OPM WIRE
Hedge funds

Will Greg Boland keep you warm in the middle of a protracted drawdown?

OPM 3 min read

We readily concede that Greg Boland is really astute. But no one is infallible. Every manager has periods of adversity. In such a situation, would his brains be enough to keep giving you warm fuzzies? Some of you may know this as the Shania Test. Forget Sharpe ratios, the Shania Test is where it’s at.

At OPM Wire, we place our faith in the parameters of a strategy first and foremost. Then we look for consistent outperformance over a statistically meaningful period. Fifteen years is a reasonable starting point. And by the time we come to study the jockey, it’s almost superfluous. Good managers can have a great variety of backgrounds. We can’t analyze brains, but we can pass judgement on strategies and analyze track records. In our view, in the long run, no human, whatever their talents, can play a bad game well. Except maybe Jim Simons.

As I said last time, I do not have any performance history of West Face. The only number I have of them is a phone number with a non-prestigious 647 area code.
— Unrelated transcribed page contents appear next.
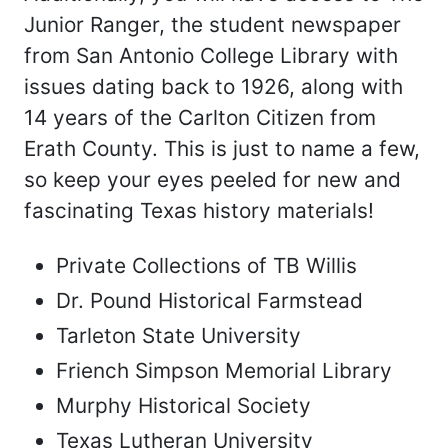
Junior Ranger, the student newspaper
from San Antonio College Library with
issues dating back to 1926, along with
14 years of the Carlton Citizen from
Erath County. This is just to name a few,
so keep your eyes peeled for new and
fascinating Texas history materials!
Private Collections of TB Willis
Dr. Pound Historical Farmstead
Tarleton State University
Friench Simpson Memorial Library
Murphy Historical Society
Texas Lutheran University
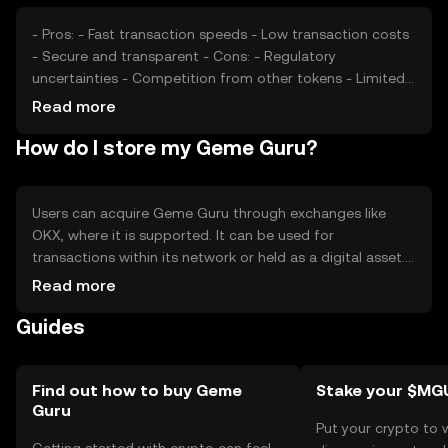
- Pros: - Fast transaction speeds - Low transaction costs
- Secure and transparent - Cons: - Regulatory
uncertainties - Competition from other tokens - Limited
adoption outside its ecosystem
Read more
How do I store my Geme Guru?
Users can acquire Geme Guru through exchanges like
OKX, where it is supported. It can be used for
transactions within its network or held as a digital asset.
Secure storage options include hardware wallets, which
Read more
protect private keys from phishing attacks. Availability
Guides
may vary by jurisdiction, and users should ensure
compliance with local regulations when using the token.
Find out how to buy Geme
Stake your $MG
Guru
Put your crypto to 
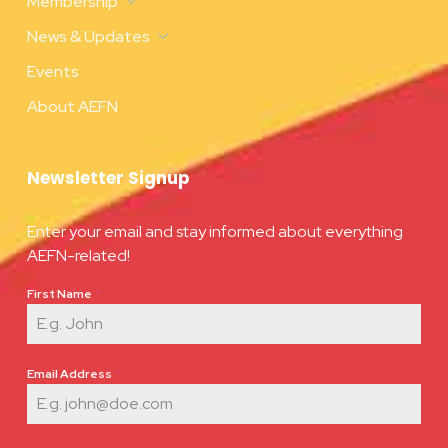
Membership
News & Updates
Events
About AEFN
Newsletter Signup
Enter your email and stay informed about everything
AEFN-related!
First Name
*
Email Address
*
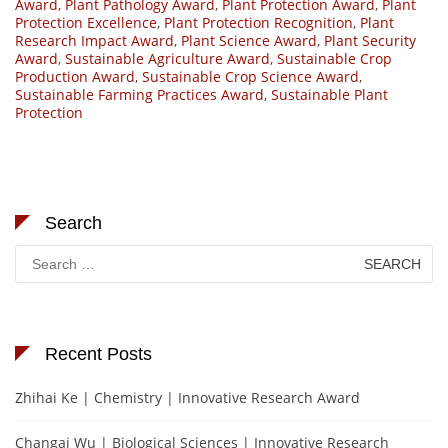
Award
,
Plant Pathology Award
,
Plant Protection Award
,
Plant
Protection Excellence
,
Plant Protection Recognition
,
Plant
Research Impact Award
,
Plant Science Award
,
Plant Security
Award
,
Sustainable Agriculture Award
,
Sustainable Crop
Production Award
,
Sustainable Crop Science Award
,
Sustainable Farming Practices Award
,
Sustainable Plant
Protection
Search
Search
for:
Recent Posts
Zhihai Ke | Chemistry | Innovative Research Award
Changai Wu | Biological Sciences | Innovative Research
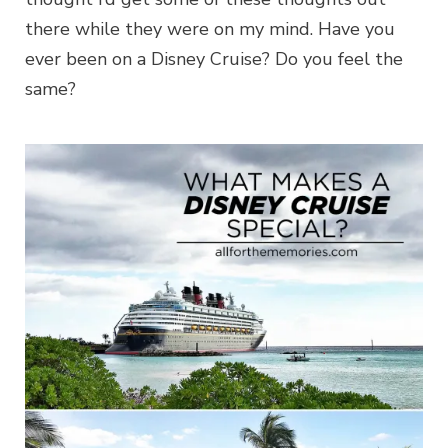
there while they were on my mind. Have you
ever been on a Disney Cruise? Do you feel the
same?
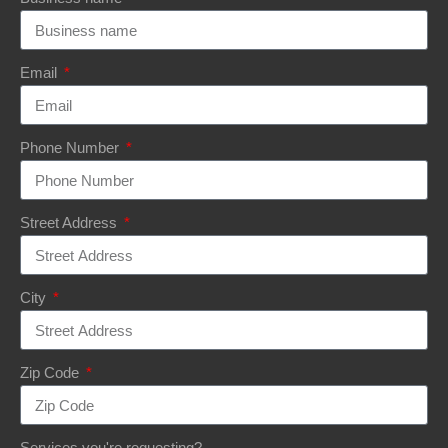
Email
Phone Number
Street Address
City
Zip Code
Services you're requesting?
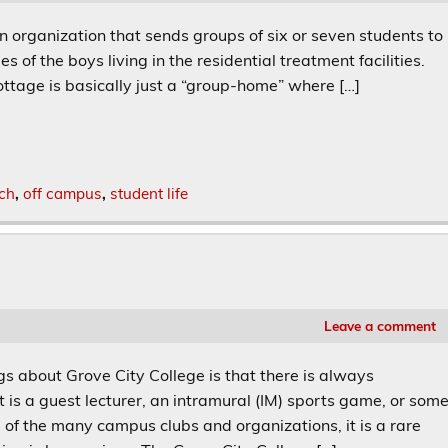
rganization that sends groups of six or seven students to
 of the boys living in the residential treatment facilities.
ottage is basically just a “group-home” where […]
ch
,
off campus
,
student life
Leave a comment
s about Grove City College is that there is always
 is a guest lecturer, an intramural (IM) sports game, or som
 of the many campus clubs and organizations, it is a rare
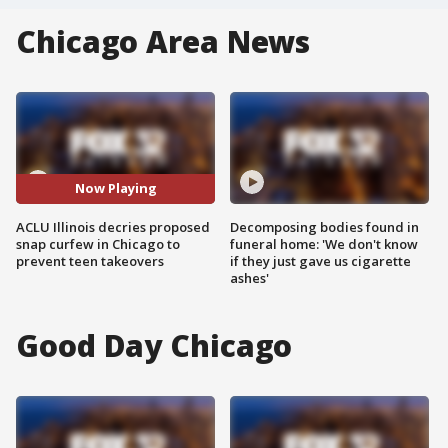
Chicago Area News
Now Playing
ACLU Illinois decries proposed
Decomposing bodies found in
snap curfew in Chicago to
funeral home: 'We don't know
prevent teen takeovers
if they just gave us cigarette
ashes'
Good Day Chicago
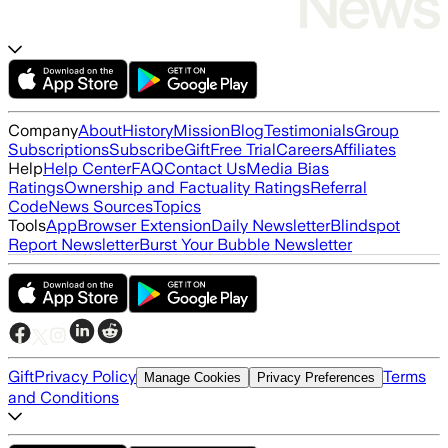
Company
About
History
Mission
Blog
Testimonials
Group
Subscriptions
Subscribe
Gift
Free Trial
Careers
Affiliates
Help
Help Center
FAQ
Contact Us
Media Bias
Ratings
Ownership and Factuality Ratings
Referral
Code
News Sources
Topics
Tools
App
Browser Extension
Daily Newsletter
Blindspot
Report Newsletter
Burst Your Bubble Newsletter
Gift
Privacy Policy
Terms
Manage Cookies
Privacy Preferences
and Conditions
Sad! Anyways, I can, to some extent, surmise what the return profile of a strategy might be based on the inputs that go into it. Everyone knows that Boland is a legend and has had many big wins, such as making five times his money on WIND Mobile in 18 months. But I always like to bring a variant perspective on stories, so let’s try to anticipate problem areas in his strategy. Some of the following reflects my personal biases, I realize it’s different courses for different horses:

-Firstly, he shorts. Shorting is difficult. Boland made a great call shorting Callidus. But he apparently lost money shorting Home Capital Group. All investing is, of course, hit and miss. Shorting, a little bit more. All for a maximum upside of 100%. I want a manager focused on long opportunities that can truly move the needle and shorts are a distraction to that important task. I used to be an active shorter. It was a giant waste of my time.

-Second, Boland makes very concentrated bets. At times, his top five investments have exceeded 50% of his main fund's value. We already know he likes troubled companies. Call me a hopeless simpleton, but wouldn't buying large stakes in troubled companies occasionally lead to problems? At the very least, a concentrated portfolio needlessly increases volatility.
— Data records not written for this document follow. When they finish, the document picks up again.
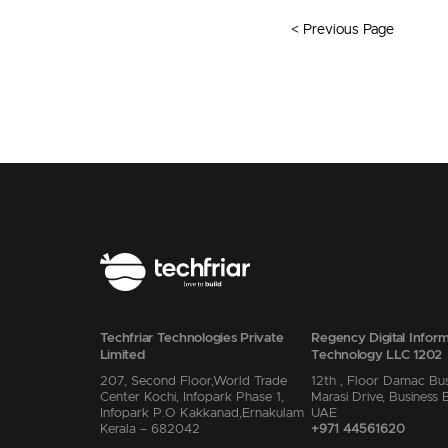
< Previous Page
Techfriar Technologies Private
Regency Digital Inform
Limited
Technology LLC 1202
207, Second Floor,World Trade
12th , Floor Damac Bu
Center Kochi, Infopark Phase 1,
Marasi Drive, Business 
Infopark P.O Kakkanad,Ernakulam
UAE
Kerala – 682042
+971 44561620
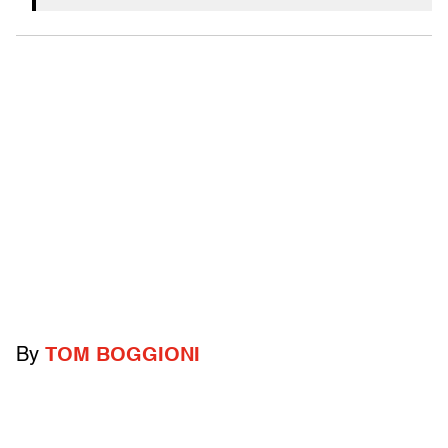
By
TOM BOGGIONI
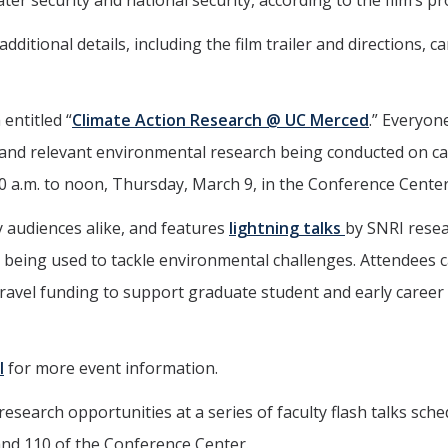
er security and national security, according to the film’s pr
ditional details, including the film trailer and directions, c
entitled “
Climate Action Research @ UC Merced
.” Everyone
 and relevant environmental research being conducted on 
0 a.m. to noon, Thursday, March 9, in the Conference Center
 audiences alike, and features
lightning talks
by SNRI rese
e being used to tackle environmental challenges. Attendees 
e travel funding to support graduate student and early career
l
for more event information.
search opportunities at a series of faculty flash talks sch
and 110 of the Conference Center.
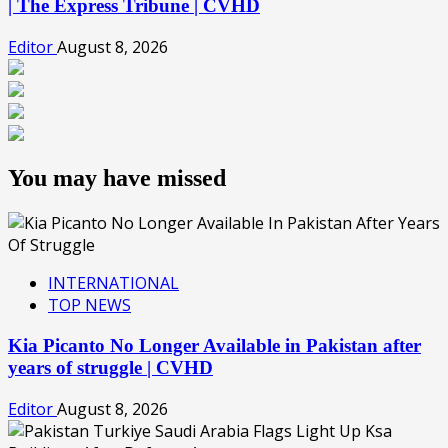
| The Express Tribune | CVHD
Editor
August 8, 2026
You may have missed
INTERNATIONAL
TOP NEWS
Kia Picanto No Longer Available in Pakistan after
years of struggle | CVHD
Editor
August 8, 2026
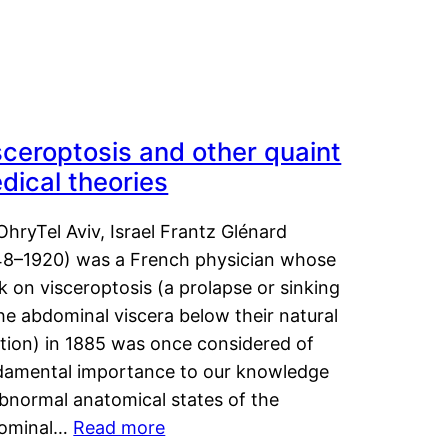
sceroptosis and other quaint
dical theories
OhryTel Aviv, Israel Frantz Glénard
48–1920) was a French physician whose
 on visceroptosis (a prolapse or sinking
he abdominal viscera below their natural
ition) in 1885 was once considered of
damental importance to our knowledge
abnormal anatomical states of the
ominal…
Read more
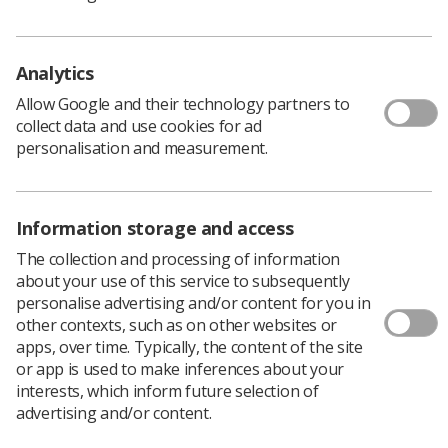
Analytics
Allow Google and their technology partners to
collect data and use cookies for ad
personalisation and measurement.
Related News
Information storage and access
The collection and processing of information
about your use of this service to subsequently
personalise advertising and/or content for you in
other contexts, such as on other websites or
apps, over time. Typically, the content of the site
or app is used to make inferences about your
interests, which inform future selection of
Trade Union & IR
advertising and/or content.
Members in Scotland Vote to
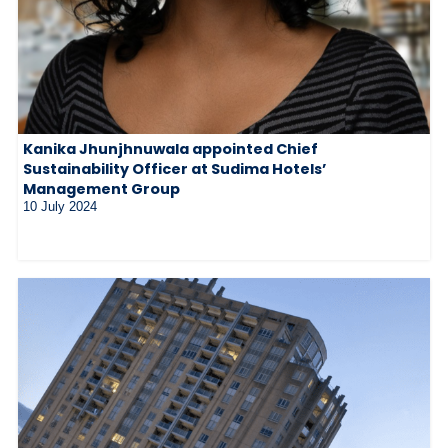
Kanika Jhunjhnuwala appointed Chief
Sustainability Officer at Sudima Hotels’
Management Group
10 July 2024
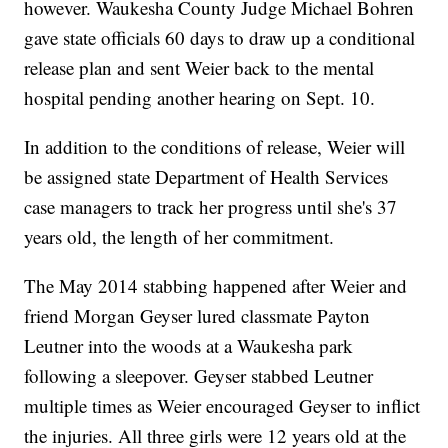
however. Waukesha County Judge Michael Bohren
gave state officials 60 days to draw up a conditional
release plan and sent Weier back to the mental
hospital pending another hearing on Sept. 10.
In addition to the conditions of release, Weier will
be assigned state Department of Health Services
case managers to track her progress until she's 37
years old, the length of her commitment.
The May 2014 stabbing happened after Weier and
friend Morgan Geyser lured classmate Payton
Leutner into the woods at a Waukesha park
following a sleepover. Geyser stabbed Leutner
multiple times as Weier encouraged Geyser to inflict
the injuries. All three girls were 12 years old at the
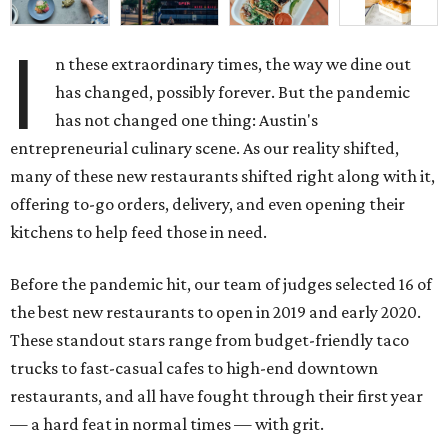
I
n these extraordinary times, the way we dine out
has changed, possibly forever. But the pandemic
has not changed one thing: Austin's
entrepreneurial culinary scene. As our reality shifted,
many of these new restaurants shifted right along with it,
offering to-go orders, delivery, and even opening their
kitchens to help feed those in need.
Before the pandemic hit, our team of judges selected 16 of
the best new restaurants to open in 2019 and early 2020.
These standout stars range from budget-friendly taco
trucks to fast-casual cafes to high-end downtown
restaurants, and all have fought through their first year
— a hard feat in normal times — with grit.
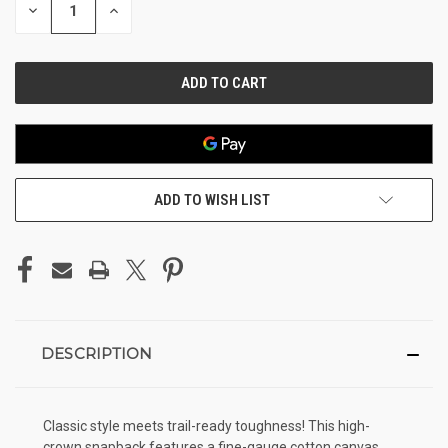
DECREASE
INCREASE
QUANTITY
QUANTITY
OF
OF
UNDEFINED
UNDEFINED
ADD TO WISH LIST
DESCRIPTION
Classic style meets trail-ready toughness! This high-
crown snapback features a fine-gauge cotton canvas.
-Thirdly, he does a lot of things. Private, public, distressed, turnarounds, equity, credit, high yield, activism.

-Fourthly and perhaps most importantly, he loves to follow trouble. In his own words:

Being a contrarian and buying at the nadir of investor confidence has always appealed to me psychologically, I don’t know why. The result is you often get some bumpy rides at the beginning. If you’re trying to catch a falling knife, you can get a few nicks on the way down.

I have to admit I am not very familiar with his main specialty, distressed investing, maybe it escapes general laws of investing I have come to believe. But I know that Newton Glassman, at one point the king of distressed investing in Canada, after compounding at out-of-this-world numbers for a while, has had some serious setbacks.

There's a split in the Church of Buffett between those who believe in old-school, Benjamin Graham-style value focused on cheapness vs the Charlie Munger school focused more on quality companies. OPM Wire sides with the latter. And if you look at what he does, Buffett is squarely in the quality camp. The goal of an investor is to find princes. Occasionally, a frog becomes a prince, but that doesn't mean your job becomes finding frogs to kiss.

I believe the elements I have enumerated above will (or may already have) lead to idiosyncratic episodes of underperformance. Uncorrelated performance, but not in a good way. Boland is pretty comfortable investing in the oil and gas sector, I would be especially curious to find how he has navigated that space in recent times. It has proven a trap for many value investors I follow.

If one of my fund managers is down a lot, the only good excuse for me is "we're in a bear market". But shorting, concentrated portfolios, catching falling knives, etc. introduce hard to assess risks. I will be wondering has my manager changed, if he or she is still of sound judgement. In Shania's words, I will not feel warm in the middle of the night.